▸ WHAT THE TASK ASKS: With the pictures excluded, repeat every entry exactly.

▸ DATA FOR THIS TASK:
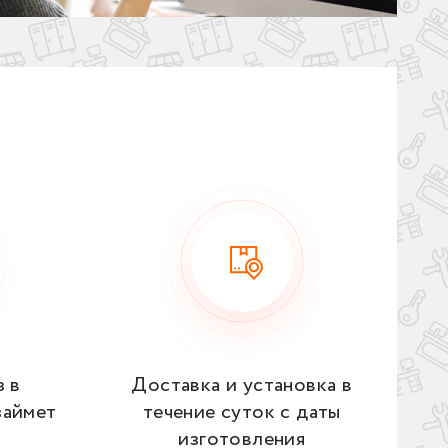
з в
Доставка и установка в
займет
течение суток с даты
изготовления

▸ RESULT:
з в
Доставка и установка в
займет
течение суток с даты
изготовления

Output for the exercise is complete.